▶ Task instructions: The answer must repeat every record exactly, with all pictures omitted.

═══ Given information

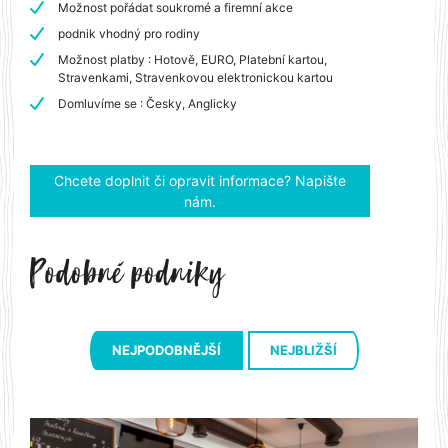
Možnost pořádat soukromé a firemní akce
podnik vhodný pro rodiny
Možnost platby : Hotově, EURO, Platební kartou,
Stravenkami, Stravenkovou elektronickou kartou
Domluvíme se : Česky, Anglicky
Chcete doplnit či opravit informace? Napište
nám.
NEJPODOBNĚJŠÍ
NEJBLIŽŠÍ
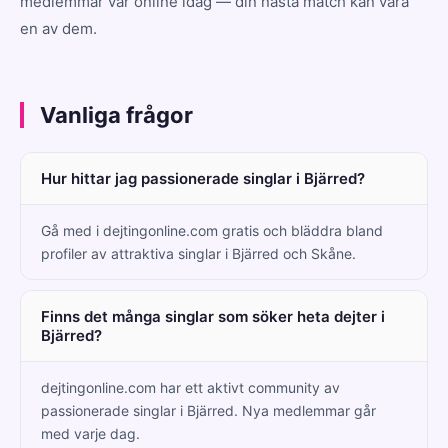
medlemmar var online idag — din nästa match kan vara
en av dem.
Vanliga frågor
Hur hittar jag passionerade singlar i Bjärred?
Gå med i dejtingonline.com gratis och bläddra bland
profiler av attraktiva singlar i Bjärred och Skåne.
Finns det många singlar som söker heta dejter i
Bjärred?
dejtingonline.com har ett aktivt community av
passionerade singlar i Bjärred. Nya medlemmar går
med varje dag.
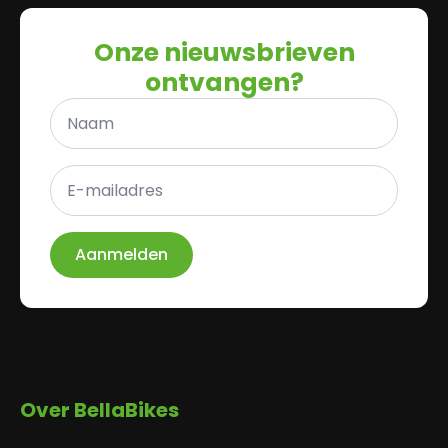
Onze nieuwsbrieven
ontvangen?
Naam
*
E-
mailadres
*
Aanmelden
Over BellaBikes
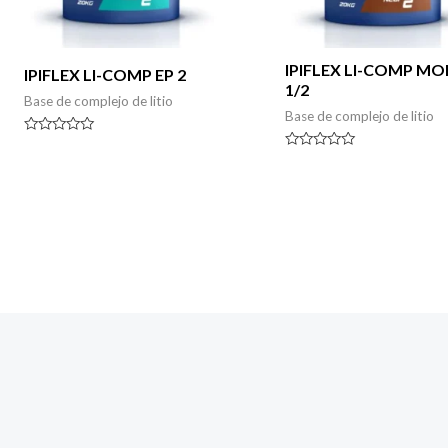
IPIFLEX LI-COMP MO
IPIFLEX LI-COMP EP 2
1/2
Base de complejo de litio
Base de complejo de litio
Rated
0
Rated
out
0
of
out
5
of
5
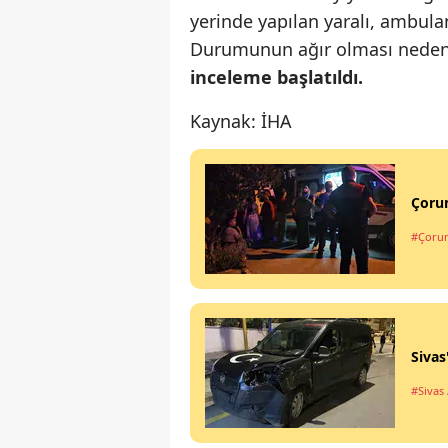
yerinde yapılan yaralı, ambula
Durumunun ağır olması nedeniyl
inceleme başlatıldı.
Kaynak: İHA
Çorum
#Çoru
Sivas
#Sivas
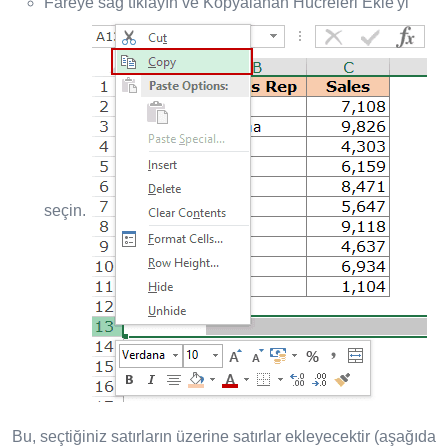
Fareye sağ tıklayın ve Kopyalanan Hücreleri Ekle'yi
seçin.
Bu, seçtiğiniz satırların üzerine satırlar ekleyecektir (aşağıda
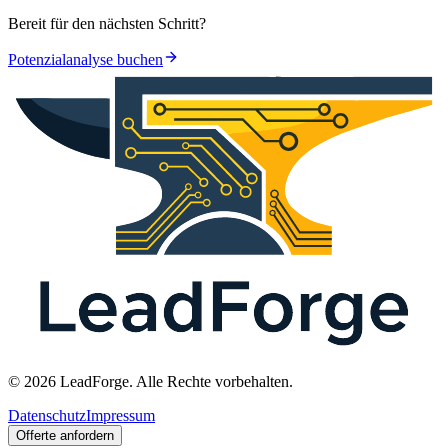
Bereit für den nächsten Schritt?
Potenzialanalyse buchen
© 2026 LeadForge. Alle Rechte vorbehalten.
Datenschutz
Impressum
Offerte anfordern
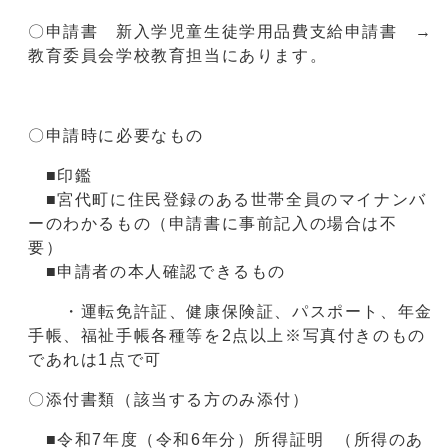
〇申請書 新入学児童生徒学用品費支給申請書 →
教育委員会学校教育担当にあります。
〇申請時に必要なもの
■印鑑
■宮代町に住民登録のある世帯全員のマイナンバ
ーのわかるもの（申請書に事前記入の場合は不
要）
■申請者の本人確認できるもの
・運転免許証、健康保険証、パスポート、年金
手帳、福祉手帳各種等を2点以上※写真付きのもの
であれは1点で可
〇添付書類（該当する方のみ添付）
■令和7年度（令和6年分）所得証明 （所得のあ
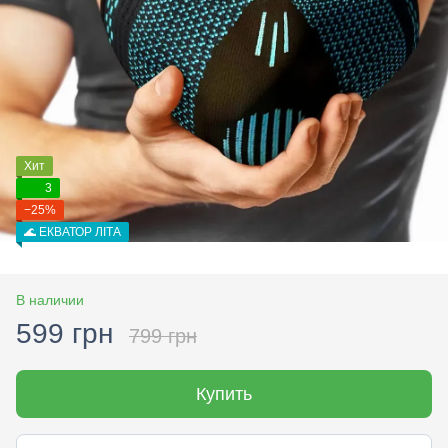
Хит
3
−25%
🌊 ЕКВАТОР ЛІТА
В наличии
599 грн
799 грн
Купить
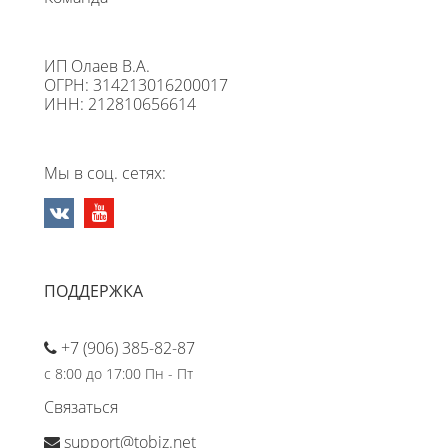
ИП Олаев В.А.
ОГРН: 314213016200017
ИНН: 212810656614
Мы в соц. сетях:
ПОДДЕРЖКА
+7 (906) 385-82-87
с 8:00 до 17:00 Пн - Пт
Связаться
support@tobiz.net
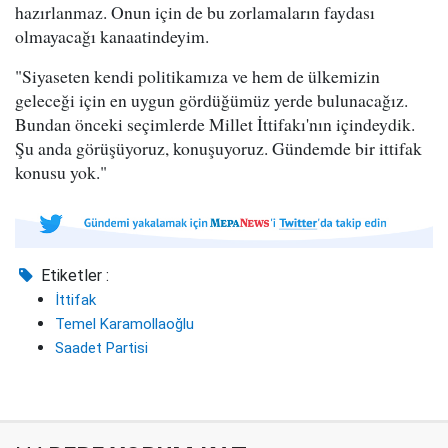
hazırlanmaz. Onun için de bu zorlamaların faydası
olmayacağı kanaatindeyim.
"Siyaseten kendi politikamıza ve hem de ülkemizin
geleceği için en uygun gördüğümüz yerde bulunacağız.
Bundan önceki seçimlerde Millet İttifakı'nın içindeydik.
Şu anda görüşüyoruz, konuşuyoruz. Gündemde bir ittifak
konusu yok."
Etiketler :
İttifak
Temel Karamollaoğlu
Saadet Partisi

══════

▶ Expected answer:
Možnost pořádat soukromé a firemní akce
podnik vhodný pro rodiny
Možnost platby : Hotově, EURO, Platební kartou,
Stravenkami, Stravenkovou elektronickou kartou
Domluvíme se : Česky, Anglicky
Chcete doplnit či opravit informace? Napište
nám.
NEJPODOBNĚJŠÍ
NEJBLIŽŠÍ
medlemmar var online idag — din nästa match kan vara
en av dem.
Vanliga frågor
Hur hittar jag passionerade singlar i Bjärred?
Gå med i dejtingonline.com gratis och bläddra bland
profiler av attraktiva singlar i Bjärred och Skåne.
Finns det många singlar som söker heta dejter i
Bjärred?
dejtingonline.com har ett aktivt community av
passionerade singlar i Bjärred. Nya medlemmar går
med varje dag.
Onze nieuwsbrieven
ontvangen?
Naam
*
E-
mailadres
*
Aanmelden
Over BellaBikes
IPIFLEX LI-COMP MO
IPIFLEX LI-COMP EP 2
1/2
Base de complejo de litio
Base de complejo de litio
Rated
0
Rated
out
0
of
out
5
of
5
yerinde yapılan yaralı, ambula
Durumunun ağır olması nedeniyl
inceleme başlatıldı.
Kaynak: İHA
Çorum
#Çoru
Sivas
#Sivas
Fareye sağ tıklayın ve Kopyalanan Hücreleri Ekle'yi
seçin.
Bu, seçtiğiniz satırların üzerine satırlar ekleyecektir (aşağıda
Bereit für den nächsten Schritt?
Potenzialanalyse buchen
© 2026 LeadForge. Alle Rechte vorbehalten.
Datenschutz
Impressum
Offerte anfordern
〇申請書 新入学児童生徒学用品費支給申請書 →
教育委員会学校教育担当にあります。
〇申請時に必要なもの
■印鑑
■宮代町に住民登録のある世帯全員のマイナンバ
ーのわかるもの（申請書に事前記入の場合は不
要）
■申請者の本人確認できるもの
・運転免許証、健康保険証、パスポート、年金
手帳、福祉手帳各種等を2点以上※写真付きのもの
であれは1点で可
〇添付書類（該当する方のみ添付）
■令和7年度（令和6年分）所得証明 （所得のあ
Хит
3
−25%
🌊 ЕКВАТОР ЛІТА
В наличии
599 грн
799 грн
Купить
ИП Олаев В.А.
ОГРН: 314213016200017
ИНН: 212810656614
Мы в соц. сетях:
ПОДДЕРЖКА
+7 (906) 385-82-87
с 8:00 до 17:00 Пн - Пт
Связаться
support@tobiz.net
hazırlanmaz. Onun için de bu zorlamaların faydası
olmayacağı kanaatindeyim.
"Siyaseten kendi politikamıza ve hem de ülkemizin
geleceği için en uygun gördüğümüz yerde bulunacağız.
Bundan önceki seçimlerde Millet İttifakı'nın içindeydik.
Şu anda görüşüyoruz, konuşuyoruz. Gündemde bir ittifak
konusu yok."
Etiketler :
İttifak
Temel Karamollaoğlu
Saadet Partisi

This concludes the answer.